Extracted material START

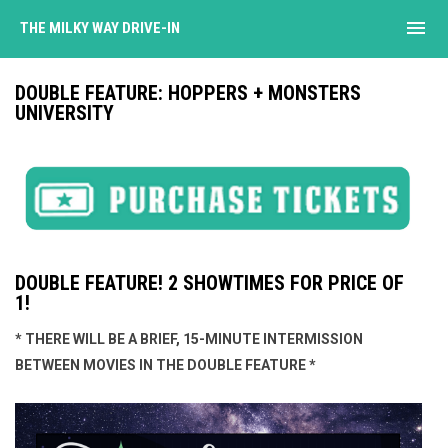
menu
THE MILKY WAY DRIVE-IN
DOUBLE FEATURE: HOPPERS + MONSTERS
UNIVERSITY
DOUBLE FEATURE! 2 SHOWTIMES FOR PRICE OF
1!
* THERE WILL BE A BRIEF, 15-MINUTE INTERMISSION
BETWEEN MOVIES IN THE DOUBLE FEATURE *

Extracted material END

Goal of the exercise: Leave out the pictures, and write out all the remaining data above exactly.

Solution below:
menu
THE MILKY WAY DRIVE-IN
DOUBLE FEATURE: HOPPERS + MONSTERS
UNIVERSITY
DOUBLE FEATURE! 2 SHOWTIMES FOR PRICE OF
1!
* THERE WILL BE A BRIEF, 15-MINUTE INTERMISSION
BETWEEN MOVIES IN THE DOUBLE FEATURE *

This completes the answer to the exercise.